-- YOUR ASSIGNMENT --
Leave the pictures out. Retype exactly the lines below from the one containing "למה אני לא מצליח להתחבר?" through the one containing "DSpace at Kasdi Merbah University Ouargla", and no others.

___

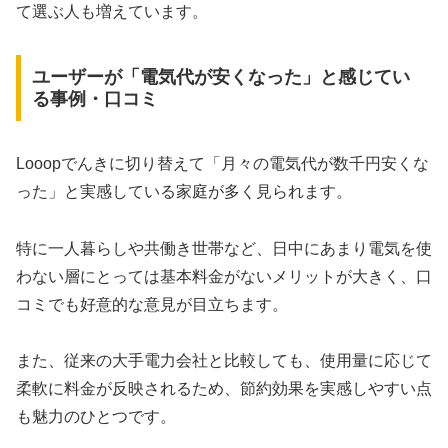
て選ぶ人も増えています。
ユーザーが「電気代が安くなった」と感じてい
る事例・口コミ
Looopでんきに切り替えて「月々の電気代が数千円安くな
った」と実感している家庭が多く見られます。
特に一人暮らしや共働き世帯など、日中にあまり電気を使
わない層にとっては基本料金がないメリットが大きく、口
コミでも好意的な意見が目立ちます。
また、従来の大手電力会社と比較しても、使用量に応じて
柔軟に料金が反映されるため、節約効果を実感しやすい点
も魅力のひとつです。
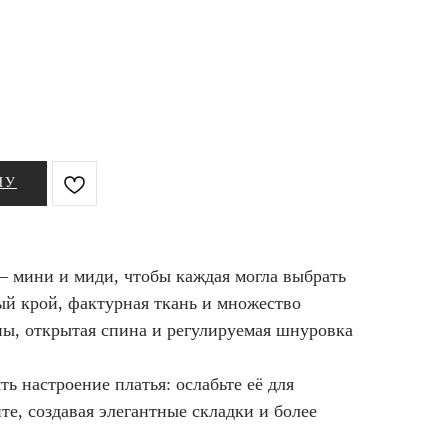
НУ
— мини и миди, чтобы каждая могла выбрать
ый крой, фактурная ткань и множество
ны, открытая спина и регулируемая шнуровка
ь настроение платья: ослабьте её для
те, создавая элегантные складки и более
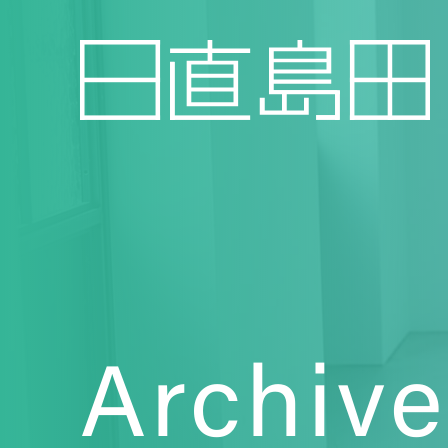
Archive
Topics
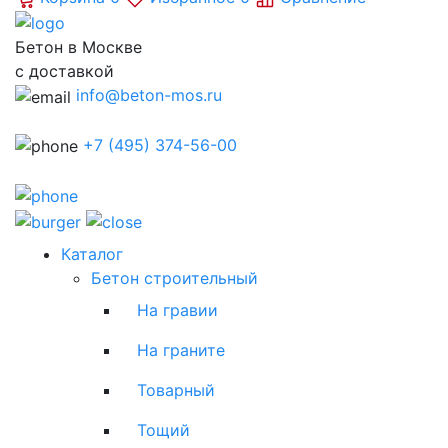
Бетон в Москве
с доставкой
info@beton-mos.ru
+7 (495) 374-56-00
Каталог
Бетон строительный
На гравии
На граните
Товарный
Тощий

___

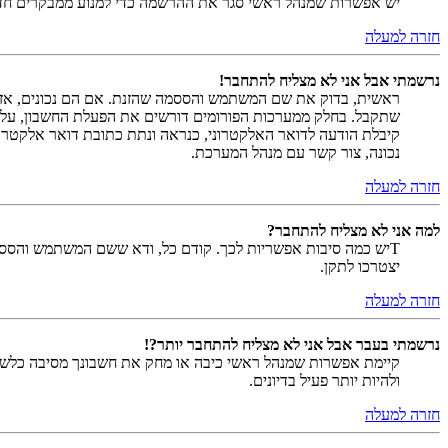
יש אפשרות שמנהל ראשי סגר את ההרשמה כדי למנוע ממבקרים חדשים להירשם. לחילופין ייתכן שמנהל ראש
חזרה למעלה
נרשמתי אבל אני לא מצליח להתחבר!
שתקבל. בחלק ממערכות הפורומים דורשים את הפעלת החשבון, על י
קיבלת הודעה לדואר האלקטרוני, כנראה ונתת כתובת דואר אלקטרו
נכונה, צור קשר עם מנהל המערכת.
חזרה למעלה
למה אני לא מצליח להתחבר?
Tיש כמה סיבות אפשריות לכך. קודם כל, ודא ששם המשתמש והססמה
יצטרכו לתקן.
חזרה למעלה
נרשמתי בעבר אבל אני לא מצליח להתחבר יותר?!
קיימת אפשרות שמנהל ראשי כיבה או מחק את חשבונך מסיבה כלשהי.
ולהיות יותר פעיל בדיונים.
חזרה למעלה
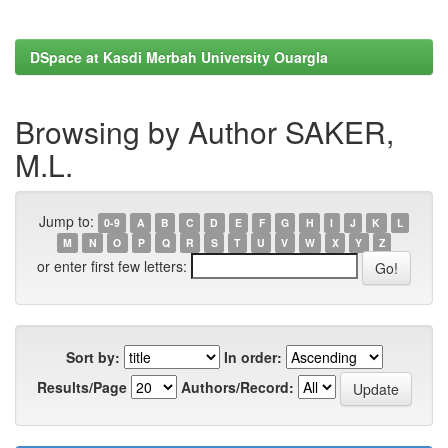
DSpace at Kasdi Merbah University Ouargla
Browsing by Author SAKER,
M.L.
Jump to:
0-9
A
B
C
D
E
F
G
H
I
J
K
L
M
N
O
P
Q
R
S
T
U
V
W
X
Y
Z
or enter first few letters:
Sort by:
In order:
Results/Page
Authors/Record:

___

-- OUTPUT OF THE EXERCISE --
למה אני לא מצליח להתחבר?
Tיש כמה סיבות אפשריות לכך. קודם כל, ודא ששם המשתמש והססמה
יצטרכו לתקן.
חזרה למעלה
נרשמתי בעבר אבל אני לא מצליח להתחבר יותר?!
קיימת אפשרות שמנהל ראשי כיבה או מחק את חשבונך מסיבה כלשהי.
ולהיות יותר פעיל בדיונים.
חזרה למעלה
DSpace at Kasdi Merbah University Ouargla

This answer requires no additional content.